The threshold changes. A user lowered their threshold from $100 to $20. Tomorrow’s query naturally picks them up at the new threshold. No backfill needed.
Why I would NOT do this in a streaming job
Tempting design: “send the notification the moment the balance drops below the threshold.” Two problems:
- Need to suppress duplicates across a day, including across pauses in the stream. Stream state must persist for 24 hours per user.
- Quiet hours mean the event needs to be delayed until morning. Now you need a “send later” queue.
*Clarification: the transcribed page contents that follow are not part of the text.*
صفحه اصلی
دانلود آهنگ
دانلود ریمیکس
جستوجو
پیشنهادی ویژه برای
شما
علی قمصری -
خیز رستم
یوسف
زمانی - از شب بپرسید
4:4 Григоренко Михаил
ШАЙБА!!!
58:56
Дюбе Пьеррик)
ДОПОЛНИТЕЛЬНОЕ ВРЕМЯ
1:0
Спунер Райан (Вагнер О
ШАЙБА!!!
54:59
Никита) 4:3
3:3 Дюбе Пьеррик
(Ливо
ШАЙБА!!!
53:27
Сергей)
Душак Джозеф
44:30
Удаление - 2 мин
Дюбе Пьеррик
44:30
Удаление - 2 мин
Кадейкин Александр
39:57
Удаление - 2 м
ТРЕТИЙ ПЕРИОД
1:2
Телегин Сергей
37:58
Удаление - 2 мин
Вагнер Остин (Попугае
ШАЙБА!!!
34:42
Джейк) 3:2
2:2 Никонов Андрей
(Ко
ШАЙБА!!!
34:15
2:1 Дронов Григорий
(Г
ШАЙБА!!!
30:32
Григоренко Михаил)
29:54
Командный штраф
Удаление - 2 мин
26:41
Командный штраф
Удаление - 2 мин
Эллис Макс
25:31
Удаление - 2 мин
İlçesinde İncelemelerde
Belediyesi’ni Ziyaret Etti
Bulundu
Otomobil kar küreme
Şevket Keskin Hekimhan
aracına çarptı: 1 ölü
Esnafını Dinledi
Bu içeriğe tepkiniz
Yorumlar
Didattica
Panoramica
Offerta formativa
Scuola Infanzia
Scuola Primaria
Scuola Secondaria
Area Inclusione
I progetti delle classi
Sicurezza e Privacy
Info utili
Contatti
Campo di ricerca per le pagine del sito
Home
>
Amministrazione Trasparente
- A failed pipeline silently drops notifications.
A daily batch job, run hourly per time zone, with a unique constraint dedup, is simpler and equally good for this use case. Real-time would matter if the SLA were “within 5 minutes of the balance dropping,” but it is not.
Common mistakes interviewers want you to name
- No unique constraint. Retries duplicate notifications.
- One global cron. Wakes up users at 3 AM.
- Insert row AFTER push. Crash window: push sent, no record, retry sends again.
- Inferring time zone from the device IP. Inaccurate and creepy.
- Same template for every user. Should be localized.
Bonus follow-up the interviewer might throw
“How would you handle a customer who responds ‘stop’ to the notification?”
The response is a customer-care channel signal. Route it back into the account record as an opt-out on this specific notification type. The next day’s eligibility query filters them out. The opt-out is per notification type so they can still get fraud alerts even if they muted low-balance notifications.